So yesterday on this blog I publicly declared my love for F. Scott Fitzgerald’s wife, Zelda. I’ve been interested in her for some time now, but it was reading her collected writings that made me take that final leap. (As for 20s heroines, Louise Brooks comes in a close second. Those eyes of hers are weapons. It’s a good thing I didn’t live then, I’d probably be sending them letters on a weekly basis or trying to get a job as an entertainment reporter in the hopes of getting to interview them, or some other such silly thing.)

Anyway, the book, first published in 1991, is edited by Matthew J. Bruccoli, whose name will be familiar to anyone who has read Gatsby or recent printings of pretty much anything else F. Scott wrote. Picture of Zelda Fitzgerald's collected writings

The collection includes five sections:

  • Save Me the Waltz (Zelda’s only published novel)
  • Scandalabra (An absurdist play)
  • Stories
  • Articles
  • Letters to F. Scott Fitzgerald

I’ve read most of these works in other places, but it was great to have them all together, and reading them in such a concentrated form took me head over heels for her.
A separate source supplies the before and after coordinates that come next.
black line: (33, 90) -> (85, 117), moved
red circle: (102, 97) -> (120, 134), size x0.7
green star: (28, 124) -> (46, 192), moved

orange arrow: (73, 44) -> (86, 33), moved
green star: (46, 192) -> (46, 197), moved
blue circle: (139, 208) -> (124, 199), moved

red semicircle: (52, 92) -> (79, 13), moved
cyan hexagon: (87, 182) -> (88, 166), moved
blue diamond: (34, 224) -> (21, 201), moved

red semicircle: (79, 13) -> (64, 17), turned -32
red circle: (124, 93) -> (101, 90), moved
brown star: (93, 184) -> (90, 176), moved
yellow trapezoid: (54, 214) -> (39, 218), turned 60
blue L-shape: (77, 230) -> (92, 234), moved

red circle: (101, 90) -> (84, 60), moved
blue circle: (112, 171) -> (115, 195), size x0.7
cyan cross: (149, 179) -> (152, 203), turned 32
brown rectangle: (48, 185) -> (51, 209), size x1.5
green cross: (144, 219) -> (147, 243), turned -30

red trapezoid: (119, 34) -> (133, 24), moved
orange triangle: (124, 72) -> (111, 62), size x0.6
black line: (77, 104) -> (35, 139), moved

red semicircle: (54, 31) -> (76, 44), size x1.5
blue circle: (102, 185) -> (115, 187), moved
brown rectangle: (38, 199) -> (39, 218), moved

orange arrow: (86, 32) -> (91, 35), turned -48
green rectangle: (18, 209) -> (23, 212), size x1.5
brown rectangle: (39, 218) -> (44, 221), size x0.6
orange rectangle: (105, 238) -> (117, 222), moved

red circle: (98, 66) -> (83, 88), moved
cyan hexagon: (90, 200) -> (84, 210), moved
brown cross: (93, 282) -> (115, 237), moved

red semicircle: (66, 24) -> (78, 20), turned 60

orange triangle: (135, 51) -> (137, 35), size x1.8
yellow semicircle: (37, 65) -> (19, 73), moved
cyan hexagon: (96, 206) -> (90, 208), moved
She has some wonderful prose and imagery, making connections that don’t always make sense but evict moods wonderfully and pull you into her world. I would recommend reading Save Me the Waltz, but what I really enjoyed here were her articles, most of which I hadn’t seen before.
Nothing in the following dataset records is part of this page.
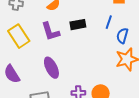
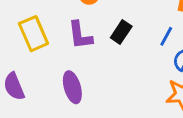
black rectangle: (78, 25) -> (121, 32), turned -56

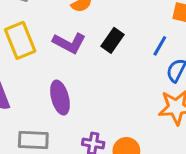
purple L-shape: (80, 35) -> (69, 43), turned -56

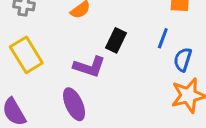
purple L-shape: (69, 43) -> (89, 67), moved

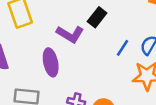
blue line: (163, 38) -> (122, 48), moved

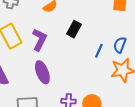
purple L-shape: (70, 34) -> (39, 40), moved, turned -85

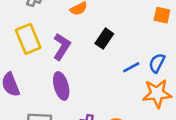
blue line: (99, 51) -> (131, 67), turned 32

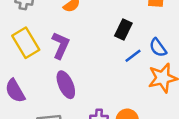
black rectangle: (104, 39) -> (123, 29), moved
blue semicircle: (157, 63) -> (158, 48), turned -54

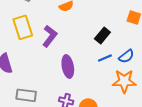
blue semicircle: (158, 48) -> (126, 56), turned -105
purple ellipse: (66, 85) -> (68, 66), moved

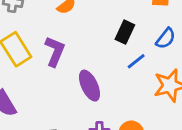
blue semicircle: (126, 56) -> (166, 38), moved

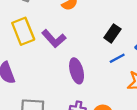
purple L-shape: (55, 51) -> (54, 39), turned 105

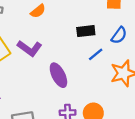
black rectangle: (112, 33) -> (86, 31), turned 60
Here are some of my favorite bits:

  • Eulogy on the Flapper, Metropolitan Magazine, June 1922

    I see no logical reasons for keeping the young illusioned. Certainly disillusionment comes easier at twenty than at forty – the fundamental and inevitable disillusionments, I mean. Its effects on the Flappers I have known have simply been to crystallized their ambitious desires and give form to their code of living so that they can come home and live happily ever afterwards – or go into the movies or become social service “workers” or something. Older people, except a few geniuses, artistic and financial, simply throw up their hands, heave a great many heart-rending sighs and moan to themselves something about what a hard thing life is – and then, of course, turn to their children and wonder why they don’t believe in Santa Claus and the kindness of their fellow men and in the tale that they will be happy if they are good and obedient.
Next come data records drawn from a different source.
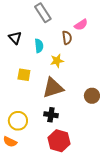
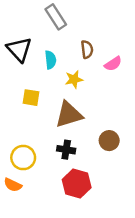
pink semicircle: (81, 25) -> (113, 64), moved
black triangle: (15, 38) -> (19, 49), size x1.5
brown circle: (92, 96) -> (109, 141), moved

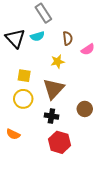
cyan semicircle: (51, 60) -> (37, 36), moved, turned 80
brown triangle: (69, 115) -> (53, 89), turned -30
yellow circle: (23, 158) -> (23, 99), moved
orange semicircle: (13, 185) -> (13, 134), moved

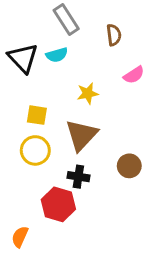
brown semicircle: (68, 38) -> (114, 35), moved
orange semicircle: (13, 134) -> (20, 237), moved, turned 88
red hexagon: (60, 142) -> (58, 204), moved

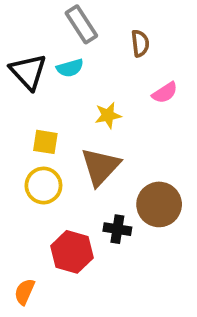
brown circle: (129, 166) -> (159, 204), size x1.5
black cross: (78, 177) -> (117, 229), moved

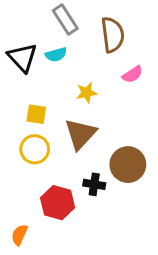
brown semicircle: (140, 43) -> (113, 35), size x1.6

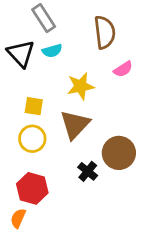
gray rectangle: (65, 19) -> (44, 18), moved
yellow star: (87, 93) -> (81, 86), size x1.4
black cross: (94, 184) -> (88, 171), turned 30
red hexagon: (58, 203) -> (32, 188), moved

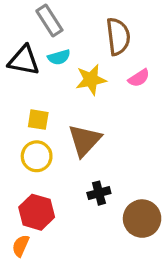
black triangle: (21, 54) -> (24, 60), turned -36
yellow star: (81, 86) -> (91, 80), moved
brown circle: (119, 153) -> (142, 219), moved
black cross: (88, 171) -> (99, 193), turned 36

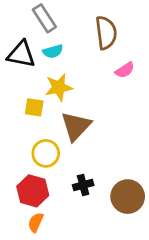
yellow star: (91, 80) -> (59, 87), moved
yellow circle: (37, 156) -> (46, 153), moved
black cross: (99, 193) -> (83, 185), moved
orange semicircle: (21, 246) -> (36, 222), moved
  • Breakfast, Favorite Recipes of Famous Women, 1925

See if there is any bacon, and if there is, ask the cook which pan to fry it in. Then ask if there are any eggs, and if so try and persuade the cook to poach two of them. It is better not to attempt toast, as it burns very easily. Also in the case of bacon, do not turn the fire too high, or you will have to get out of the house for a week.
Serve preferably on China plates, though gold or wood will do if handy.

  • Who Can Fall in Love after Thirty?, College Humor, October 1928

A person who ever since the age of twenty has been wooing sleep through a succession of half-remembered but significant faces, might conceivably do some of his most powerful loving after thirty, but for those less romantic – no. If there is an hour or two in the course of the day which has been habitually passed since the impressionable years in nebulous and undeliberate speculation upon the romantic, the chances are that the victim of this attitude, upon being presented with a member of the opposite sex possessed of necessary vibration, will succumb whether he be twenty-four or going on eighty-seven.